The literature review did not meet its purpose to identify the objectives and led to stage two, the phenomenological review. In the phenomenological review, women from the UK and the USA who were either PM or menopausal participated in feminist oral history interviews about their WASH needs during the perimenopause. This identified their experiences of PM symptoms, and the hygiene needs that were universal to all PM women, irrespective of their WASH context, such as bathing or laundry. The WASH themes that emerged from the phenomenological review were the basis for formulating the research objectives and research questions for the study, which could not be established from the literature review.
Stage three was research design. The results of the phenomenological review were used to design the research and select the methods to be used to research the WASH needs of PM women. The research was designed around a case study method, and incorporated participative methodologies, based on the principles of considering ‘whose reality counts’ and ensuring that PM women are placed at the centre of the study for their voices to be heard.
The research design process had several iterations. The results of the interviews from the phenomenological review were analysed in stages by reflecting on emerging themes as interviews were conducted using a research diary. As these themes emerged, new literature of relevance to the research could be found relating to these data. Thereafter, this literature was added to the literature review. This process was repeated several times until the data had reached saturation point, and an appropriate research design could be established.
Stage four considered case study selection. Attendance at the 37th International WEDC Conference in Vietnam brought opportunities to network and establish links with potential partners for the research from low income countries where WASH services were lacking. This conference led to links being made with a research partner in Accra, and the data was collected in Ghana.

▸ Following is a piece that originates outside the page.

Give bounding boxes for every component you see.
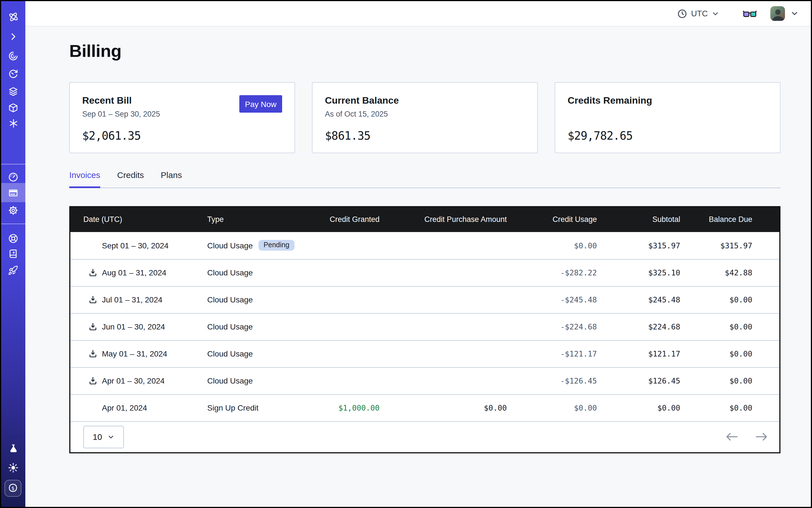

Stage five of the research was data collection in Ghana, with a pilot study followed by two stages of data collection with two cohorts. The first cohort was PM and menopausal women,
109 and the second cohort was environmental health professionals. Data was collected in two low income urban communities in Accra and Kumasi with PM and menopausal women. The tools selected in the research design were used to gather data about the hidden WASH needs of PM women. These data were then fed back to local environmental health professionals in the municipalities, to establish the solutions to meeting the WASH needs of PM women.
Stage six was data analysis. The original plan to use NVivo as a qualitative data analysis tool was implemented, and the data was thematically analysed. Attempts were made to create models using NVivo, and to look at the data in the context of existing theoretical models.
However, this was ineffective in establishing links between the data and identifying relationships to discuss. The data coded in NVivo was then used to establish themes for the analysis using nodes produced from the software, but models in NVivo were not used. The outcomes of the six stages of the research are now discussed in greater depth in the next sections of the chapter.